## ASSIGNED TASK
If a line below contains the string "オリジナル曲", return that line.

[Stored data entries]
-------------------------

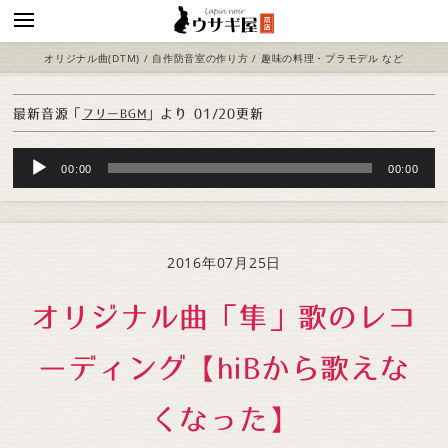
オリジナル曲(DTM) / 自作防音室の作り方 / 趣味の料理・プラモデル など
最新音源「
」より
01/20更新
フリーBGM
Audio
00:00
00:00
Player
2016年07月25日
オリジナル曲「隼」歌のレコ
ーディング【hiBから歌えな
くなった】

-------------------------

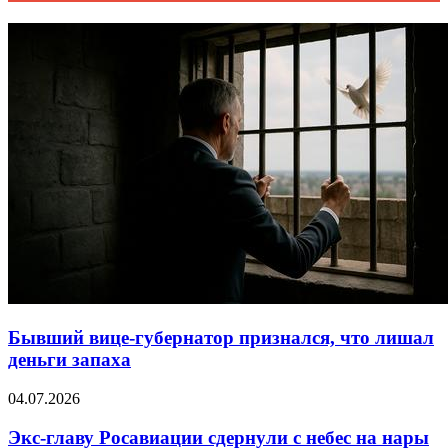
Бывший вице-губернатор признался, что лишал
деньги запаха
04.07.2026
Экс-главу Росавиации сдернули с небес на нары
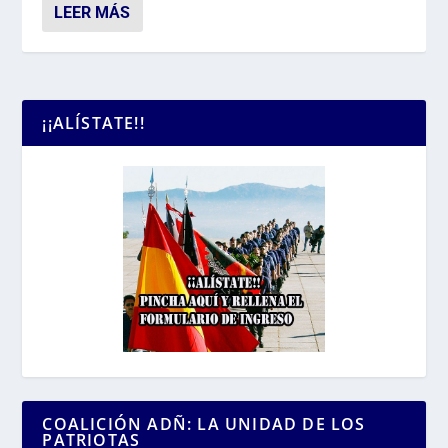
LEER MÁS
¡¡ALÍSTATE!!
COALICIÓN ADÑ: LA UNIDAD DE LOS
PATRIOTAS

-------------------------

## OUTPUT
オリジナル曲(DTM) / 自作防音室の作り方 / 趣味の料理・プラモデル など
オリジナル曲「隼」歌のレコ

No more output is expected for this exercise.